Originally owned by Shoreham Harbour Trustees, Coal burning harbour tug. Last seen in the Swanwick in the 1990's area and believed converted to a motor tug. Anyone have any info ?


----------



## robandbarbara (Jul 29, 2005)

*Harold Brown.*

According to the April (07) Edition of the World Ship Society Small Craft Journal, the Harold Brown became a houseboat (where I am not sure) but has been renamed from Harold Brown to ' 332 A ' and it is at 14 Pettinger Gardens, where. I know not.


----------



## gdynia (Nov 3, 2005)

Pettinger Gardens could be Southampton


----------



## awateah2 (Feb 12, 2005)

Many Thanks for the info, a picture would be nice but unlikely, any details on builders etc ?


----------



## dan.angus (May 17, 2007)

*From the engine room of the Harold Brown!!*

Hi all,

Just come across these forums in my quest for information on my home - the former steam tug, now very comfortable houseboat formerly known as 'Harold Brown'. She is moored on the river Itchen in Southampton in a dedicated houseboat yard, and although she has clearly seen better days, she is essentially in good health. The engine was sadly removed some time ago, and is rumoured to be on display in a museum, possibly in Birmingham. Our hull is sound and currently patched with red oxide prior to an annual repaint in black. The wheelhouse remains an original and beautiful feature of this most characterful of boats, although in general, the conversion to houseboat has been undertaken without great sympathy or dignity. Most importantly though, she has found safe harbour and a real use and I hope she will long outlast my young family! If people have further interest, I will dig out my paperwork with builders names/places/dates etc. - Holland, 1928, originally named 'Woelwater' from memory.
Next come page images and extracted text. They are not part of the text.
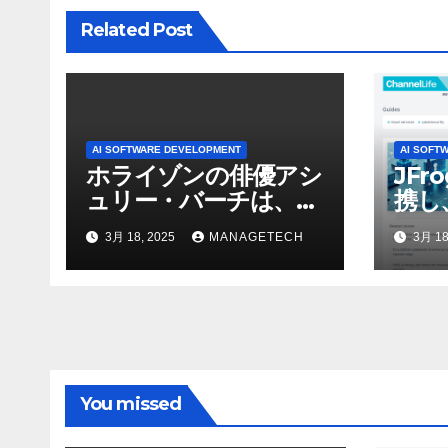
ョ
Related Post
ン
AI SOFTWARE DEVELOPMENT
AI SOFT
ホライゾンの俳優アシ
JFr
ュリー・バーチは、ソ
携し
ニーのAIアロイのビデ
強化
3月 18, 2025
MANAGETECH
3月 18
オを見て「ゲームパフ
ォーマンスという芸術
形式に不安を感じた」
と語る – IGN
You missed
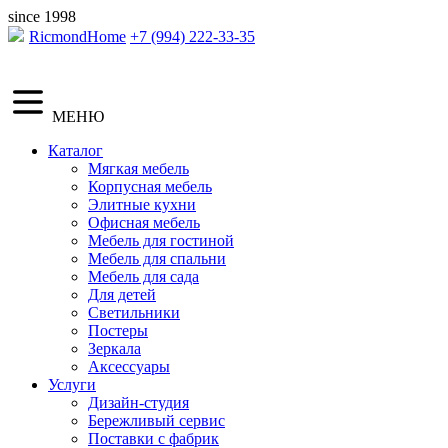
since 1998
RicmondHome
+7 (994) 222-33-35
МЕНЮ
Каталог
Мягкая мебель
Корпусная мебель
Элитные кухни
Офисная мебель
Мебель для гостиной
Мебель для спальни
Мебель для сада
Для детей
Светильники
Постеры
Зеркала
Аксессуары
Услуги
Дизайн-студия
Бережливый сервис
Поставки с фабрик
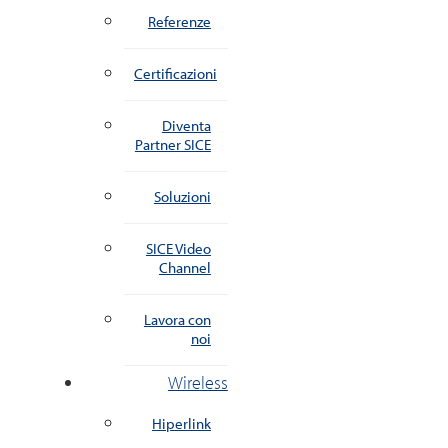
Referenze
Certificazioni
Diventa
Partner SICE
Soluzioni
SICE Video
Channel
Lavora con
noi
Wireless
Hiperlink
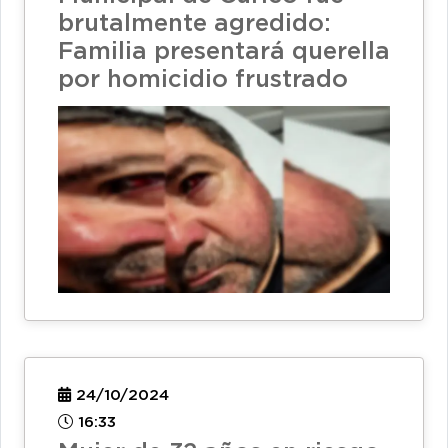
brutalmente agredido:
Familia presentará querella
por homicidio frustrado
24/10/2024
16:33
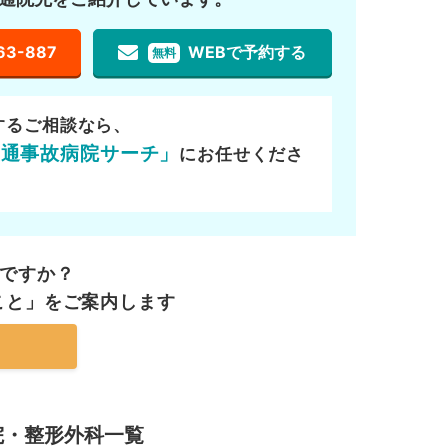
63-887
WEBで予約する
無料
するご相談なら、
交通事故病院サーチ」
にお任せくださ
ですか？
こと」を
ご案内します
院・整形外科一覧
I would also appreciate any further information anyone has, and any questions/discussions on this wonderful craft. How do I post pics?? Kind regards, Dan.


----------



## Coastie (Aug 24, 2005)

Hi Dan.
Good to have you aboard. Welcome to this wonderful website and what a coincidence!
To post piccies, go to our gallery and follow the links from there.


----------



## dan.angus (May 17, 2007)

Hi and thanks for the welcome. Have now uploaded a couple of pics to the gallery. Dan.


----------



## gdynia (Nov 3, 2005)

Not sure if same vessel but try this webpage

http://www.motorsleepboot.nl/galerij/sleepboten/f-woelwater.htm


----------



## scorcher (Jul 2, 2007)

Here is a small photo from Ian Allan's British Tugs of 1957. Credit to G.A.Osbon.


----------